O interesse na ezetimiba reavivou-se desde 2014, quando os resultados do estudo IMPROVE-IT foram publicados. Neste estudo, os pacientes com síndrome coronariana aguda (SCA) foram randomizados para receber Vytorin ou sinvastatina sozinhos. Após 6 anos, os pacientes que receberam Vytorin melhoraram modestamente os desfechos clínicos (menos reinternações por SCA e menos necessidade de cirurgia de bypass subsequente ou stents ), mas não houve diferença na sobrevida.

Uma análise de subgrupo do estudo IMPROVE-It sugeriu que virtualmente todo o benefício observado no grupo Vytorin poderia ser explicado por pacientes com diabetes.

Em pessoas sem diabetes, nenhum benefício da adição de ezetimiba pode ser demonstrado.

Quando a Ezetimiba deve ser usada?

Em geral, o uso de ezetimiba deve ser bastante limitado. As diretrizes publicadas em 2013 sobre o colesterol não recomendam o tratamento para nenhum nível específico de colesterol alvo. Em vez disso, eles se concentram em decidir se usam ou não um medicamento estatina. Assim, drogas “secundárias” para baixar o colesterol, como a ezetimiba, têm pouquíssimo lugar sob essas diretrizes. Os médicos às vezes prescrevem ezetimiba e estatinas de baixa dose em pessoas que deveriam tomar altas doses de estatinas, mas não podem tolerar a dose alta.

Além disso, a ezetimiba é usada às vezes em vez de estatinas em pacientes que simplesmente não podem tomar estatinas em qualquer dose.

Finalmente, com base no estudo IMPROVE-IT, muitos cardiologistas consideram razoável usar ezetimiba e uma estatina em pacientes diabéticos que tiveram SCA recente.

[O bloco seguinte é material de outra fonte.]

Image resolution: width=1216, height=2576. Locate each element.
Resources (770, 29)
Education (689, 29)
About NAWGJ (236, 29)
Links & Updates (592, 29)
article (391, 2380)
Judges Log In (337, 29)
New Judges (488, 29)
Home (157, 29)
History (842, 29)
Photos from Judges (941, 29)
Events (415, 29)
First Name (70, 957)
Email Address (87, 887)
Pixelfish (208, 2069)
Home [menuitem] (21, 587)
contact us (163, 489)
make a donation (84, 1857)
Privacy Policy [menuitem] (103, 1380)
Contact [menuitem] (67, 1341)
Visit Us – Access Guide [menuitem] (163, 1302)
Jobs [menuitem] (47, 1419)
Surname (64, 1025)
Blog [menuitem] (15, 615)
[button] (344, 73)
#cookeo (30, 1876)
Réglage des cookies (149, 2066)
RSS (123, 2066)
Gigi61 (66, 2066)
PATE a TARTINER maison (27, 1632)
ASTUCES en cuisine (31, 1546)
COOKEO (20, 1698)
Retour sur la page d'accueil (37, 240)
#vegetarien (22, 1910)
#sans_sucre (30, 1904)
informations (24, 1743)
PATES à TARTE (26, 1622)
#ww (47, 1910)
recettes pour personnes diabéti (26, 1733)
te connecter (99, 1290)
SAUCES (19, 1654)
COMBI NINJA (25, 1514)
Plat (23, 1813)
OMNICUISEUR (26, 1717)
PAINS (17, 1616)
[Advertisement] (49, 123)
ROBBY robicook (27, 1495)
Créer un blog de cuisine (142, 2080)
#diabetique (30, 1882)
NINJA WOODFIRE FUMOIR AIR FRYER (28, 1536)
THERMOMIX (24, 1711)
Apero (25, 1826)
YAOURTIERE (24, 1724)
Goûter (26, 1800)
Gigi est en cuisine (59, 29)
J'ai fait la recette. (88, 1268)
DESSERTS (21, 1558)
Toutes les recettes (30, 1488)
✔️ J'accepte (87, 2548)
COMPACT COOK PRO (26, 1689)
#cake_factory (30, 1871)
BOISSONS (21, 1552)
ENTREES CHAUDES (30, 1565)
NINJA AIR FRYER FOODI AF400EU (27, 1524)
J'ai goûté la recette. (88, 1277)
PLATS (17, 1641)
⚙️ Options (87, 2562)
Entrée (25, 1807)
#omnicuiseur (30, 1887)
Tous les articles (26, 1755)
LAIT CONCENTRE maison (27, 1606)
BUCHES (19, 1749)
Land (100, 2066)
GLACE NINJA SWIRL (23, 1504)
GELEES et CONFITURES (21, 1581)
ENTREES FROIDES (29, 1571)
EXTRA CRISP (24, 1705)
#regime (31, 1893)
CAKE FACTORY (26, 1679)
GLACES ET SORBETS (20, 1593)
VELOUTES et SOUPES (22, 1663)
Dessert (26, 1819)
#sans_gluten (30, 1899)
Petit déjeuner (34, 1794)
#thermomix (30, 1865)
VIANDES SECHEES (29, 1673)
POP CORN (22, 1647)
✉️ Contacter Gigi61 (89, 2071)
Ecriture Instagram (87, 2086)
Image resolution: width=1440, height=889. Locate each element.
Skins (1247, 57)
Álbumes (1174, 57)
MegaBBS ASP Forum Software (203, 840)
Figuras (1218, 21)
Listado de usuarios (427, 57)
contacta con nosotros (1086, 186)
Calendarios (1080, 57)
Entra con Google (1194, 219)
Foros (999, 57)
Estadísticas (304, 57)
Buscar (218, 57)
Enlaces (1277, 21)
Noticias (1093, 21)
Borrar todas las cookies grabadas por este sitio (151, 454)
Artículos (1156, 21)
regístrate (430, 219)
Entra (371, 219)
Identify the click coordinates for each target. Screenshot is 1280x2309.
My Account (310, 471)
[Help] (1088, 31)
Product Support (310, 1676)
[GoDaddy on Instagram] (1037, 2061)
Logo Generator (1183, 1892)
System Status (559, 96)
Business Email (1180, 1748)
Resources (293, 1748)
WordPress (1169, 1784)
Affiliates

Além dessas poucas situações clínicas, atualmente não há muitas razões para se tomar ezetimiba.

> Fontes:

> Canhão CP, Blazing MA, Giugliano RP, et al. Ezetimibe adicionado à terapia com estatina após síndromes coronarianas agudas. N Engl J Med 2015; 372: 2387.

> Kastelein JJ, Akdim F., Stroes ES et al .; Pesquisadores da ENHANCE: Sinvastatina Com ou Sem Ezetimiba na Hipercolesterolemia Familiar. N. Engl. J. Med. 358, 1431-1443 (2008).